Find where "Identify the location of Einstellbare" appears in the entries below. That line and all lines after it, through the last, are to be duplicated exactly, with nothing else.

============================================================

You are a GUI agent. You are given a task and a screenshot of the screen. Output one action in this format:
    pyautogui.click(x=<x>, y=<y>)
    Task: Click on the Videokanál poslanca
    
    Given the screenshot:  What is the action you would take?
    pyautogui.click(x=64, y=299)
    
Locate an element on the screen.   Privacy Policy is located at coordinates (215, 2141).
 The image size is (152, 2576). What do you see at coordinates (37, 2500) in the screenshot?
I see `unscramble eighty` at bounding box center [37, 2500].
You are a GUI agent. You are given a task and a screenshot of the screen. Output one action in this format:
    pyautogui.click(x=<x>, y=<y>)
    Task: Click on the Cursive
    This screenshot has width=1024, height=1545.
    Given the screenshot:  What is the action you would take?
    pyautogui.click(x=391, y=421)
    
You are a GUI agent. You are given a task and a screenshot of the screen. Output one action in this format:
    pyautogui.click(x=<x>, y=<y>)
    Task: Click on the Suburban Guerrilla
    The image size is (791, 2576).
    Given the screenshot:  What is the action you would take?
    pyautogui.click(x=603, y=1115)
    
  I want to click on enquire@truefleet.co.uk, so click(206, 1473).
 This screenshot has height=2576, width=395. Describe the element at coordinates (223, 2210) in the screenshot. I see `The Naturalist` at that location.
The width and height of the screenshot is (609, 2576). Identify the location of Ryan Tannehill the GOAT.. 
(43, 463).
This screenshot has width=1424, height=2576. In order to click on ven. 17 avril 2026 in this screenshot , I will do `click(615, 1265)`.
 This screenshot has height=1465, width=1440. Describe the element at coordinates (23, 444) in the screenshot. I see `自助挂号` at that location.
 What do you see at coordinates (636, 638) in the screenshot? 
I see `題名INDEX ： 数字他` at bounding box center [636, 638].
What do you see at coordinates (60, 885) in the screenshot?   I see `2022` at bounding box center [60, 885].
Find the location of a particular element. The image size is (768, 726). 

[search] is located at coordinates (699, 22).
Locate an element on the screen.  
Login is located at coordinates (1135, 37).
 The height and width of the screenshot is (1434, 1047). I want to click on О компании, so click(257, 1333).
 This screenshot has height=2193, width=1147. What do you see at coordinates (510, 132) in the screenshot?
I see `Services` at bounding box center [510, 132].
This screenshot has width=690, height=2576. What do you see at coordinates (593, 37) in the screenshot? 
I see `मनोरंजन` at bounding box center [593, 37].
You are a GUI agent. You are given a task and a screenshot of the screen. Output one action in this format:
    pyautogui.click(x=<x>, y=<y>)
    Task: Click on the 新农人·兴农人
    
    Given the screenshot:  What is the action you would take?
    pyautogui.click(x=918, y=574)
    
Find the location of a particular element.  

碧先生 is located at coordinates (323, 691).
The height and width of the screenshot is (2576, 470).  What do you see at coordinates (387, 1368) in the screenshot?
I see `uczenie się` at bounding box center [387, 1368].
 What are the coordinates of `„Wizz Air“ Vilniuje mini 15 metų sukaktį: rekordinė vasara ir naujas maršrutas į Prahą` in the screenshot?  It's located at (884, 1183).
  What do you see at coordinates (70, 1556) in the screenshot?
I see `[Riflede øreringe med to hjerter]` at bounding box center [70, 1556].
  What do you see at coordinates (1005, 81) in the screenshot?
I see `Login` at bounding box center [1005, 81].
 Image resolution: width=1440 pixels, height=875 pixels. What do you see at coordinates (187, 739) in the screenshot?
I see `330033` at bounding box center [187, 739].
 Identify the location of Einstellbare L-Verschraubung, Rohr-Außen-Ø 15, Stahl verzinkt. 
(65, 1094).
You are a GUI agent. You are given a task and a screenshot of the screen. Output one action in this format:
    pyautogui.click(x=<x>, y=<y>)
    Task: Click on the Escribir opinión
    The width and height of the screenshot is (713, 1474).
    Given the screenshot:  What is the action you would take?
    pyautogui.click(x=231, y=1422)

============================================================

Result below »
 Identify the location of Einstellbare L-Verschraubung, Rohr-Außen-Ø 15, Stahl verzinkt. 
(65, 1094).
You are a GUI agent. You are given a task and a screenshot of the screen. Output one action in this format:
    pyautogui.click(x=<x>, y=<y>)
    Task: Click on the Escribir opinión
    The width and height of the screenshot is (713, 1474).
    Given the screenshot:  What is the action you would take?
    pyautogui.click(x=231, y=1422)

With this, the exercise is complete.